Huzzah! With the most recent publication, Sanctum Books has put all of the vintage Avenger pulp tales back into convenient print ready for the eager fan to gobble down. The Avenger, the steely-eyed gray-faced crime fighter was a later attempt by Street and Smith to find the old Doc Savage and Shadow magic. It seemed at first to find the balance, offering up a strange but nonetheless heroic figure who led a motley but capable team of people dedicated finding justice in a world all too often bereft of it. To that end they dubbed themselves "Justice Inc." and for twenty-four issues they did just that.

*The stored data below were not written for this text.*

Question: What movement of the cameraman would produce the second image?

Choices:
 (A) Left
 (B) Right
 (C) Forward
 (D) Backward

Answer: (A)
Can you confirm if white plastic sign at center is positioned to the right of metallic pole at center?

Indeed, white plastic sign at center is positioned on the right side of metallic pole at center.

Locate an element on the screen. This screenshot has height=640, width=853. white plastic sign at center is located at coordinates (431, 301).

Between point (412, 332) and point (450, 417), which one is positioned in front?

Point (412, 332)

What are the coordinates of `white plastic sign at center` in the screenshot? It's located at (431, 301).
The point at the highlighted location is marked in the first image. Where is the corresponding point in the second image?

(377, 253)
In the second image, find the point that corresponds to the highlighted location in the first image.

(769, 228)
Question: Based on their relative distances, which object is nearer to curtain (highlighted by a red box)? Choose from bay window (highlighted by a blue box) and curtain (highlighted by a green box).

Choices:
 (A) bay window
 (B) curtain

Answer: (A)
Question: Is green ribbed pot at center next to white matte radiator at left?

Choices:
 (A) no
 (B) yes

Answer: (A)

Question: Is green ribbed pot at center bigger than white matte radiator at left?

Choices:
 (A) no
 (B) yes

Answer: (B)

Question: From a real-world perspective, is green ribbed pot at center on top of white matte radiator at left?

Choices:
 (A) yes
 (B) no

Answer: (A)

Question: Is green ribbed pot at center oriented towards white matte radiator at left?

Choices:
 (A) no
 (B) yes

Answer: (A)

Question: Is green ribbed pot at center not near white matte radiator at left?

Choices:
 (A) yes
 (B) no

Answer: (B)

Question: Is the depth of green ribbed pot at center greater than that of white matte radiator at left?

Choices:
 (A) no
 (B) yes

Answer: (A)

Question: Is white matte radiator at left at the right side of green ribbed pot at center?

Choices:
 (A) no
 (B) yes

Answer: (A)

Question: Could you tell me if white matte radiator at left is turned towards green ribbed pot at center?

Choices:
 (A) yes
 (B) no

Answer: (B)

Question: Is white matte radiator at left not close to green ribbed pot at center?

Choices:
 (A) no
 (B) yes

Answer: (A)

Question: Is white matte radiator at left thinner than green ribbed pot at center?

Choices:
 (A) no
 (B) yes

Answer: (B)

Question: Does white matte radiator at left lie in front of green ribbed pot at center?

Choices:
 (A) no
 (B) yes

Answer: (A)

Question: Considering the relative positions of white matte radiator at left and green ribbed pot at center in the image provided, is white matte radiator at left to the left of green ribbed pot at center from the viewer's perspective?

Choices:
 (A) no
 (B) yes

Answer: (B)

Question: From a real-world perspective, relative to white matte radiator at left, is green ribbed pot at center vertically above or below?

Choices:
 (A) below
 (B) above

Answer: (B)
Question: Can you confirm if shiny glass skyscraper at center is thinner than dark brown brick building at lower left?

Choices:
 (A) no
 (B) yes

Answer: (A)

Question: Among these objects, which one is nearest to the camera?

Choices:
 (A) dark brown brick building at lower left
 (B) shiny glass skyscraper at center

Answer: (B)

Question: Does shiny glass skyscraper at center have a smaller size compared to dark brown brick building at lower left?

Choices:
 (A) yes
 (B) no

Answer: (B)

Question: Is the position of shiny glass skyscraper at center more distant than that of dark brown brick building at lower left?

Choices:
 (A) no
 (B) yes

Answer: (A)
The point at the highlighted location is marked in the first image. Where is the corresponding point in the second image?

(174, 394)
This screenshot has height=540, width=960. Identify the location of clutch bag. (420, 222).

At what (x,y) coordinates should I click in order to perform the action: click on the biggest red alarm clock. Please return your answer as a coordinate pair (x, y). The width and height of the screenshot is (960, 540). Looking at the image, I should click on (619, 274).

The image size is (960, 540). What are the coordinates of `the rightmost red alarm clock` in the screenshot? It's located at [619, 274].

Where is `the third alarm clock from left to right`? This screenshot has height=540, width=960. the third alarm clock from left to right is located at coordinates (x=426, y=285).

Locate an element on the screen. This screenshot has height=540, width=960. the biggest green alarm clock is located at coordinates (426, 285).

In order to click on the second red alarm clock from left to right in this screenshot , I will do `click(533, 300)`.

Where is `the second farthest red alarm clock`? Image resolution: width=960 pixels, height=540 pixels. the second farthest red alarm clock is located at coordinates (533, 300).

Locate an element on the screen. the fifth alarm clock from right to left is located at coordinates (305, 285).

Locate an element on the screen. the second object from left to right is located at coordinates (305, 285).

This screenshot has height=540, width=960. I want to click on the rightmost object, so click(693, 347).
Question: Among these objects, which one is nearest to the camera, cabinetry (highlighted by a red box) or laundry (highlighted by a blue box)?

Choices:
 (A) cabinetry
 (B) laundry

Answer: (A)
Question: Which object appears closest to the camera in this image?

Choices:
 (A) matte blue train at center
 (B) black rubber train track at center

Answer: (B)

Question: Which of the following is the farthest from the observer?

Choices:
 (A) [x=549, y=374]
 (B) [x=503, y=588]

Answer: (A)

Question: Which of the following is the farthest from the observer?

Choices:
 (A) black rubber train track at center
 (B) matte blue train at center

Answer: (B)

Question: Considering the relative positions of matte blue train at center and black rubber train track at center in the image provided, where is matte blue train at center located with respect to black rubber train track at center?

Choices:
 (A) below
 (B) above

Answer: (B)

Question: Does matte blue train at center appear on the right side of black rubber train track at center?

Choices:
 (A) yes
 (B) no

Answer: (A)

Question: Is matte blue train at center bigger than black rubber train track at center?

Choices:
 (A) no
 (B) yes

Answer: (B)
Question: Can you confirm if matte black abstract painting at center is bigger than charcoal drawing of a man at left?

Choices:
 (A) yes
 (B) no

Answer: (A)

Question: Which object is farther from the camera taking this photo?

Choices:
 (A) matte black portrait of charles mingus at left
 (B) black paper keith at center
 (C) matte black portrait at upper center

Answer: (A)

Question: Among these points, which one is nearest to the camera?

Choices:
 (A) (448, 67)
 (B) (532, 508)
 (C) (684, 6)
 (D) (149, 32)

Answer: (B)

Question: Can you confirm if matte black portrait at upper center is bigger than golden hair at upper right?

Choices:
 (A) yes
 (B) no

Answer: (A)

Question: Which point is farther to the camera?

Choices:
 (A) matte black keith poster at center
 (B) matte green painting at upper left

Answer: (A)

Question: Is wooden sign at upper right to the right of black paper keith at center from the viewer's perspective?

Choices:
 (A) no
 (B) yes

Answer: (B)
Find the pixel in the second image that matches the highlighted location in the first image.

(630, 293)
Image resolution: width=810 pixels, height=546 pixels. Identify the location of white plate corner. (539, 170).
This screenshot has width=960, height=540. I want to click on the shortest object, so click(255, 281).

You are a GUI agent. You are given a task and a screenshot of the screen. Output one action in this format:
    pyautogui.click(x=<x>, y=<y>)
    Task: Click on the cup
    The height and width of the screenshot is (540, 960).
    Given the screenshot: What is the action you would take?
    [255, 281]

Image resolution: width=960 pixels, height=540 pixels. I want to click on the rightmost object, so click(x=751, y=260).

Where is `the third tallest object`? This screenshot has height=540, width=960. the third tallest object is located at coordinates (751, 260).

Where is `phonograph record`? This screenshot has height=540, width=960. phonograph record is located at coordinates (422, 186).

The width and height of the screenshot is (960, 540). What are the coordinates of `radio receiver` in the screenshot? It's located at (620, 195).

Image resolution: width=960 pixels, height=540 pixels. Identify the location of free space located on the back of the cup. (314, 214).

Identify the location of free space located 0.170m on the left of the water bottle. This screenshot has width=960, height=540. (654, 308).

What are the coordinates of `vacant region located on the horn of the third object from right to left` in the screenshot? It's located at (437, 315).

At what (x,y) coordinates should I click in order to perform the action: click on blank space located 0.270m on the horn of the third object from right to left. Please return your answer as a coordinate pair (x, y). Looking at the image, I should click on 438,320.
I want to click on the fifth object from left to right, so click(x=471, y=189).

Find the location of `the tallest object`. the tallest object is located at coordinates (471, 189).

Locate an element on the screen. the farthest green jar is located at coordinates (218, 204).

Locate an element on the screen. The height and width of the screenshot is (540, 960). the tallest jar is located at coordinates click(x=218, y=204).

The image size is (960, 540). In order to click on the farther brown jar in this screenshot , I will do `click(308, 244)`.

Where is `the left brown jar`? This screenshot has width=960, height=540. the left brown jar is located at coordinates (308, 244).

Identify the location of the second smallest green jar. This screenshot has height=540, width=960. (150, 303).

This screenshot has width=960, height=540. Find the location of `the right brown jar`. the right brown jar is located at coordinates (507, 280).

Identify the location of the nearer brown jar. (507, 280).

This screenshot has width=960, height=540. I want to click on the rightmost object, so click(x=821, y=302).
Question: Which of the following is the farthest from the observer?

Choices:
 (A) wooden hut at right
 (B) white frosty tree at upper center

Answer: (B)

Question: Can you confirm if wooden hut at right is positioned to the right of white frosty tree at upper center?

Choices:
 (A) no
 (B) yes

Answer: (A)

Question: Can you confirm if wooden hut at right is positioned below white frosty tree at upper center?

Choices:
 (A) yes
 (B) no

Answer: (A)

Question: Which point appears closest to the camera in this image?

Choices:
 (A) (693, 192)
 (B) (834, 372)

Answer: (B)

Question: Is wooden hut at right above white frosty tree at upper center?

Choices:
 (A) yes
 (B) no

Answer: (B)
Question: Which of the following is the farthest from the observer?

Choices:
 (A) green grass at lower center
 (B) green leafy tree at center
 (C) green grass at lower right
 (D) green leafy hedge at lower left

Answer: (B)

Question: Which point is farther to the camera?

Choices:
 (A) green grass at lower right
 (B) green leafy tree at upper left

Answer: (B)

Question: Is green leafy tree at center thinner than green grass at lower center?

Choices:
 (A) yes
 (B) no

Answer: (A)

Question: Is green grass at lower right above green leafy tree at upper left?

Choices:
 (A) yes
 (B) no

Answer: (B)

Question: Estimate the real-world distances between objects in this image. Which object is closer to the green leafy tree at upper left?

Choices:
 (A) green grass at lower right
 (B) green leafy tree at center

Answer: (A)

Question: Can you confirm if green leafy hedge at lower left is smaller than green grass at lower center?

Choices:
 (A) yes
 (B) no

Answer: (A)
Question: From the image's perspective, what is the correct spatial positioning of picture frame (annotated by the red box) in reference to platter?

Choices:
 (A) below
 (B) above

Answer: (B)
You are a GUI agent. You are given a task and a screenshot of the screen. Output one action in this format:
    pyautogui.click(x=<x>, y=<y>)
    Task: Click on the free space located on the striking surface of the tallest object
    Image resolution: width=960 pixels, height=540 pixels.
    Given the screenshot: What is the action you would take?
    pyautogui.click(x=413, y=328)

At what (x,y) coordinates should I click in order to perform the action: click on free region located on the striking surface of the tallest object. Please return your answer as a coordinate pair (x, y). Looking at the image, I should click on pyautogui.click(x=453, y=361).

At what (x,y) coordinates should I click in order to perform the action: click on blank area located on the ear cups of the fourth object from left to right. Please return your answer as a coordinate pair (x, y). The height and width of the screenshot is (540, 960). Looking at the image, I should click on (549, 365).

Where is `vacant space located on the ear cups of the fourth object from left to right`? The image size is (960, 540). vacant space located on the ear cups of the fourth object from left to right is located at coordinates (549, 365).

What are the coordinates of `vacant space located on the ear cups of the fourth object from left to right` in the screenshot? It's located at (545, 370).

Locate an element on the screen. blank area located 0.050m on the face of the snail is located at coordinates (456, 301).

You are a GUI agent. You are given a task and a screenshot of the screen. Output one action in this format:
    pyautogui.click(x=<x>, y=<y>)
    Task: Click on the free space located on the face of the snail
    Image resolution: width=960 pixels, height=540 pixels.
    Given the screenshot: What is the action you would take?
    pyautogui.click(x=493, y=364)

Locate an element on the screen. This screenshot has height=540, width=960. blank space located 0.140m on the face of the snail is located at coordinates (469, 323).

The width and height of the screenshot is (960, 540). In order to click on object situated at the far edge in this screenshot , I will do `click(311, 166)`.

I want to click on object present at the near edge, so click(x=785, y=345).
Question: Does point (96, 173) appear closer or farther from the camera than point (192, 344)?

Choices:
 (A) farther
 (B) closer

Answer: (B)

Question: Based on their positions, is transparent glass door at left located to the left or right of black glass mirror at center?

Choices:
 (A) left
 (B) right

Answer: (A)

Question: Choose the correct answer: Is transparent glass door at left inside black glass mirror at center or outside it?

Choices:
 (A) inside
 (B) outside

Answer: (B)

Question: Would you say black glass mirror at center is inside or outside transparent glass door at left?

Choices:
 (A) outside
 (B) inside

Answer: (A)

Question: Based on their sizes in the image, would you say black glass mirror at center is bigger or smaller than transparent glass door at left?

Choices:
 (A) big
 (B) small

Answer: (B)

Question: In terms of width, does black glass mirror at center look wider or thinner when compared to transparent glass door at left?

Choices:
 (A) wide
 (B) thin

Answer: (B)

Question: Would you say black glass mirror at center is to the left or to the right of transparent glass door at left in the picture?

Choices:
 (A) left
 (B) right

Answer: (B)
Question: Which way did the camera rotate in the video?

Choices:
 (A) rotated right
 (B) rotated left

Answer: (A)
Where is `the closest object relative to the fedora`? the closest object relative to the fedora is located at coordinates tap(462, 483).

After the cancellation of the The Avenger's self-titled magazine, short stories appeared in Clues magazine and a final novella wrapped up the saga in The Shadow.



All of those stories are included in Sanctum's reprints along with insightful background information on the stories and the people who cobbled them together. The greatest name in that list is Paul Ernst who wrote as did Doc Savage's scribe Lester Dent under the "Kenneth Robeson" pen name. Ernst wrote most of the Avenger stories, both long and short.

It's fantastic to have these stories at my fingertips, and recently I was able to locate an early issue I'd missed. So now all of the original Avenger yarns are ready and waiting. I read the first half-dozen or so as they came out, but fell off. This spring seems a heady time to dive back in and chase evildoers beside Richard Benson and his colleagues once again.

Thanks goes to the Anthony Tollin and whomever aides him at Sanctum. Soon I hope to say the same for Doc Savage, another milestone I'm eager to reach.